He began to whistle as he pulled his rubber dunnage sack out of
the canoe. Suddenly he stopped, his eyes staring at the smooth
white floor of sand. A bear had been there before him, and quite
recently. Weyman had killed fresh meat the day before, but the
instinct of the naturalist and the woodsman kept him from singing
or whistling, two things which he was very much inclined to do on
this particular day.

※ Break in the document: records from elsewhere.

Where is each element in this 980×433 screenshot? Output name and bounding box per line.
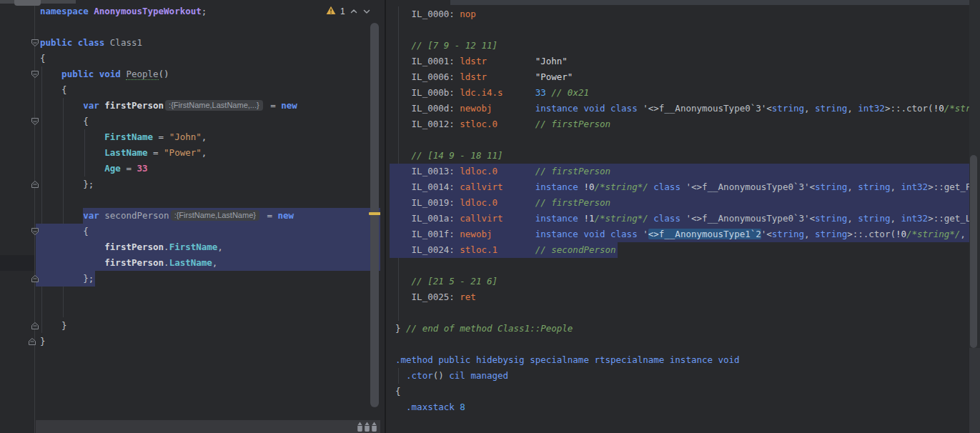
code-line[interactable]: IL_0025: ret (395, 289, 476, 305)
change-stripe-marker[interactable] (369, 212, 380, 215)
code-token: IL_0012: (395, 119, 460, 129)
code-token: } (40, 320, 67, 331)
code-line[interactable]: IL_0000: nop (395, 6, 476, 22)
code-token: var (40, 100, 104, 111)
code-line[interactable]: Age = 33 (40, 161, 148, 176)
pencil-icons-group (357, 422, 377, 433)
code-line[interactable]: // [7 9 - 12 11] (395, 38, 498, 54)
code-token: IL_0001: (395, 56, 460, 66)
code-line[interactable]: var firstPerson:{FirstName,LastName,...}… (40, 98, 297, 114)
code-token: var (40, 210, 104, 221)
horizontal-scrollbar-thumb[interactable] (14, 0, 41, 6)
code-line[interactable]: IL_0014: callvirt instance !0/*string*/ … (395, 179, 980, 195)
gutter-separator (34, 0, 35, 433)
code-token: string (815, 181, 847, 192)
fold-start-icon[interactable] (31, 117, 39, 126)
code-line[interactable]: }; (40, 176, 94, 192)
code-line[interactable]: IL_000b: ldc.i4.s 33 // 0x21 (395, 85, 589, 101)
code-token: firstPerson (40, 242, 164, 252)
fold-end-icon[interactable] (31, 322, 39, 330)
code-token: new (278, 210, 295, 221)
inlay-hint[interactable]: :{FirstName,LastName,...} (165, 100, 263, 111)
fold-end-icon[interactable] (31, 180, 39, 189)
code-token: // firstPerson (498, 197, 610, 208)
code-line[interactable]: { (395, 384, 401, 399)
pencil-icon[interactable] (357, 422, 363, 433)
code-line[interactable]: // [14 9 - 18 11] (395, 148, 503, 164)
il-viewer-pane[interactable]: IL_0000: nop // [7 9 - 12 11] IL_0001: l… (387, 0, 980, 433)
csharp-editor-pane[interactable]: namespace AnonymousTypeWorkout;public cl… (0, 0, 380, 433)
code-line[interactable]: .ctor() cil managed (395, 368, 508, 384)
code-line[interactable]: IL_0019: ldloc.0 // firstPerson (395, 195, 610, 211)
code-line[interactable]: } (40, 318, 67, 334)
code-line[interactable]: LastName = "Power", (40, 145, 207, 161)
code-token: .method public hidebysig specialname rts… (395, 354, 740, 365)
code-line[interactable]: .method public hidebysig specialname rts… (395, 352, 740, 368)
code-line[interactable]: } // end of method Class1::People (395, 321, 573, 337)
code-line[interactable]: FirstName = "John", (40, 129, 207, 145)
code-token: IL_001a: (395, 213, 460, 224)
code-line[interactable]: public void People() (40, 66, 169, 82)
code-token: = (265, 100, 282, 111)
code-token: FirstName (169, 242, 218, 252)
code-token: .ctor (395, 370, 433, 381)
code-line[interactable]: IL_0006: ldstr "Power" (395, 69, 573, 85)
code-line[interactable]: namespace AnonymousTypeWorkout; (40, 4, 207, 19)
fold-start-icon[interactable] (31, 227, 39, 236)
code-token: !1 (583, 213, 594, 224)
code-line[interactable]: IL_001a: callvirt instance !1/*string*/ … (395, 211, 980, 227)
code-token: , (890, 181, 901, 192)
top-edge-band (450, 0, 980, 5)
code-token: instance void class (492, 103, 637, 114)
code-token: ' (638, 229, 648, 239)
fold-end-icon[interactable] (31, 274, 39, 283)
code-token: ldloc.0 (460, 166, 498, 176)
code-line[interactable]: public class Class1 (40, 35, 142, 51)
code-line[interactable]: IL_0001: ldstr "John" (395, 54, 568, 69)
code-line[interactable]: { (40, 114, 89, 129)
code-line[interactable]: IL_0012: stloc.0 // firstPerson (395, 116, 610, 132)
code-line[interactable]: IL_001f: newobj instance void class '<>f… (395, 227, 980, 242)
code-token: newobj (460, 229, 492, 239)
code-line[interactable]: IL_0024: stloc.1 // secondPerson (395, 242, 616, 258)
vertical-scrollbar[interactable] (970, 155, 977, 348)
code-token: string (815, 229, 847, 239)
code-line[interactable]: }; (40, 271, 94, 287)
code-token: () (433, 370, 444, 381)
code-line[interactable]: { (40, 82, 67, 98)
fold-start-icon[interactable] (31, 70, 39, 79)
code-line[interactable]: var secondPerson:{FirstName,LastName} = … (40, 208, 294, 224)
pencil-icon[interactable] (364, 422, 370, 433)
code-token: public class (40, 37, 110, 48)
code-token: >::.ctor( (847, 229, 896, 239)
warning-icon[interactable] (326, 6, 336, 17)
prev-problem-chevron-up-icon[interactable] (350, 7, 358, 16)
fold-end-icon[interactable] (28, 337, 36, 346)
code-line[interactable]: { (40, 224, 89, 239)
vertical-scrollbar[interactable] (370, 23, 379, 407)
pane-splitter[interactable] (380, 0, 387, 433)
code-line[interactable]: firstPerson.LastName, (40, 255, 217, 271)
inspections-widget[interactable]: 1 (326, 6, 371, 17)
code-token: namespace (40, 6, 94, 16)
code-token: IL_001f: (395, 229, 460, 239)
code-token: "John" (169, 131, 202, 142)
code-token: IL_0024: (395, 244, 460, 255)
fold-start-icon[interactable] (31, 39, 39, 47)
code-line[interactable]: IL_0013: ldloc.0 // firstPerson (395, 164, 610, 179)
code-token: string (858, 181, 890, 192)
code-line[interactable]: firstPerson.FirstName, (40, 239, 223, 255)
code-line[interactable]: } (40, 334, 46, 349)
pencil-icon[interactable] (371, 422, 377, 433)
next-problem-chevron-down-icon[interactable] (362, 7, 371, 16)
code-token: People (126, 69, 158, 80)
code-line[interactable]: { (40, 51, 46, 66)
code-token: = (148, 147, 164, 158)
code-line[interactable]: .maxstack 8 (395, 399, 465, 415)
code-token: } (395, 323, 406, 334)
code-token: /*string*/ (906, 229, 960, 239)
code-token: IL_0019: (395, 197, 460, 208)
code-line[interactable]: // [21 5 - 21 6] (395, 274, 498, 289)
inlay-hint[interactable]: :{FirstName,LastName} (171, 210, 259, 221)
code-line[interactable]: IL_000d: newobj instance void class '<>f… (395, 101, 980, 116)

He had no suspicion that a bear which he was
destined never to see had become the greatest factor in his life.
He was philosopher enough to appreciate the value and importance
of little things, but the bear track did not keep him silent
because he regarded it as significant, because he wanted to kill.
He would have welcomed it to dinner, and would have talked to it
were it as affable and good-mannered as the big pop-eyed moose-
birds that were already flirting about near him.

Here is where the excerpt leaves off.